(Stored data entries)
● ● ● ●
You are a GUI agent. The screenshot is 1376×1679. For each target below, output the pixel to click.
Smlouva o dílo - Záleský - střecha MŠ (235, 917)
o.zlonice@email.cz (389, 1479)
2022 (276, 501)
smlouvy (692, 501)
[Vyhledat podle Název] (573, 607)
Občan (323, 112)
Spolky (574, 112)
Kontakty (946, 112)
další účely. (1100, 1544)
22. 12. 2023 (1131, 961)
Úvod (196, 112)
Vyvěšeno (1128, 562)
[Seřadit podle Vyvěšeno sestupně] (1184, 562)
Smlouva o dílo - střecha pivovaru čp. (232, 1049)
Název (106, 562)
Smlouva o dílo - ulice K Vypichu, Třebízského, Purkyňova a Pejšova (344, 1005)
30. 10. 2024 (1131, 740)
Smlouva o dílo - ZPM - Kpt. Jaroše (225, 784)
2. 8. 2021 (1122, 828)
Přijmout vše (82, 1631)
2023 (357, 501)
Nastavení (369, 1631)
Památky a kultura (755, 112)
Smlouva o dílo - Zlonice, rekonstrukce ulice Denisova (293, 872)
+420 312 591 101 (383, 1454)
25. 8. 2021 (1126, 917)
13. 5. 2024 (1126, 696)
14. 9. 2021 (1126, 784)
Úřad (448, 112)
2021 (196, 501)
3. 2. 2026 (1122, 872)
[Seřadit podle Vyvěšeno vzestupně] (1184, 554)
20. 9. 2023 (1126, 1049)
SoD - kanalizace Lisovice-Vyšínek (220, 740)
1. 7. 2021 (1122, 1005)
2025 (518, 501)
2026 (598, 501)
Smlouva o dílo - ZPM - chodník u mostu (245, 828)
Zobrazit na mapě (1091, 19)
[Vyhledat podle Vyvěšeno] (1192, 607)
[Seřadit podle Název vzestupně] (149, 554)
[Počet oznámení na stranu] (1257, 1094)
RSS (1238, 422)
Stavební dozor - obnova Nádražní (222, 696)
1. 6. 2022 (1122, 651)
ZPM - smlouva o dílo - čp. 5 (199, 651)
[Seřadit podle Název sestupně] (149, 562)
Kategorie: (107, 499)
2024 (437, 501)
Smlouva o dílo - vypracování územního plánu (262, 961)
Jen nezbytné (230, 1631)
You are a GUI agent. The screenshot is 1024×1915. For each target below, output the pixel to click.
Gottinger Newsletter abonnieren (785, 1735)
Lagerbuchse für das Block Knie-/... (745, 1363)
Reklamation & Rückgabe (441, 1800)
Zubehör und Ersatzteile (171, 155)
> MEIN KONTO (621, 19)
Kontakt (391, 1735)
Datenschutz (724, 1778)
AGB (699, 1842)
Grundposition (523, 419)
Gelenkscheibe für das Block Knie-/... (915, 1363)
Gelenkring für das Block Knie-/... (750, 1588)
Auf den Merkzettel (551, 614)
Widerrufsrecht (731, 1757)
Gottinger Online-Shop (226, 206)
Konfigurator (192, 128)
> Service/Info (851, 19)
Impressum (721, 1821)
● ● ● ●
**What this task involves:** After locating the line that holds "o.zlonice@email.cz (389, 1479)", print it and each line after it through the end of the data, exactly as it stands.

**Expected output:**
o.zlonice@email.cz (389, 1479)
2022 (276, 501)
smlouvy (692, 501)
[Vyhledat podle Název] (573, 607)
Občan (323, 112)
Spolky (574, 112)
Kontakty (946, 112)
další účely. (1100, 1544)
22. 12. 2023 (1131, 961)
Úvod (196, 112)
Vyvěšeno (1128, 562)
[Seřadit podle Vyvěšeno sestupně] (1184, 562)
Smlouva o dílo - střecha pivovaru čp. (232, 1049)
Název (106, 562)
Smlouva o dílo - ulice K Vypichu, Třebízského, Purkyňova a Pejšova (344, 1005)
30. 10. 2024 (1131, 740)
Smlouva o dílo - ZPM - Kpt. Jaroše (225, 784)
2. 8. 2021 (1122, 828)
Přijmout vše (82, 1631)
2023 (357, 501)
Nastavení (369, 1631)
Památky a kultura (755, 112)
Smlouva o dílo - Zlonice, rekonstrukce ulice Denisova (293, 872)
+420 312 591 101 (383, 1454)
25. 8. 2021 (1126, 917)
13. 5. 2024 (1126, 696)
14. 9. 2021 (1126, 784)
Úřad (448, 112)
2021 (196, 501)
3. 2. 2026 (1122, 872)
[Seřadit podle Vyvěšeno vzestupně] (1184, 554)
20. 9. 2023 (1126, 1049)
SoD - kanalizace Lisovice-Vyšínek (220, 740)
1. 7. 2021 (1122, 1005)
2025 (518, 501)
2026 (598, 501)
Smlouva o dílo - ZPM - chodník u mostu (245, 828)
Zobrazit na mapě (1091, 19)
[Vyhledat podle Vyvěšeno] (1192, 607)
[Seřadit podle Název vzestupně] (149, 554)
[Počet oznámení na stranu] (1257, 1094)
RSS (1238, 422)
Stavební dozor - obnova Nádražní (222, 696)
1. 6. 2022 (1122, 651)
ZPM - smlouva o dílo - čp. 5 (199, 651)
[Seřadit podle Název sestupně] (149, 562)
Kategorie: (107, 499)
2024 (437, 501)
Smlouva o dílo - vypracování územního plánu (262, 961)
Jen nezbytné (230, 1631)
You are a GUI agent. The screenshot is 1024×1915. For each target below, output the pixel to click.
Gottinger Newsletter abonnieren (785, 1735)
Lagerbuchse für das Block Knie-/... (745, 1363)
Reklamation & Rückgabe (441, 1800)
Zubehör und Ersatzteile (171, 155)
> MEIN KONTO (621, 19)
Kontakt (391, 1735)
Datenschutz (724, 1778)
AGB (699, 1842)
Grundposition (523, 419)
Gelenkscheibe für das Block Knie-/... (915, 1363)
Gelenkring für das Block Knie-/... (750, 1588)
Auf den Merkzettel (551, 614)
Widerrufsrecht (731, 1757)
Gottinger Online-Shop (226, 206)
Konfigurator (192, 128)
> Service/Info (851, 19)
Impressum (721, 1821)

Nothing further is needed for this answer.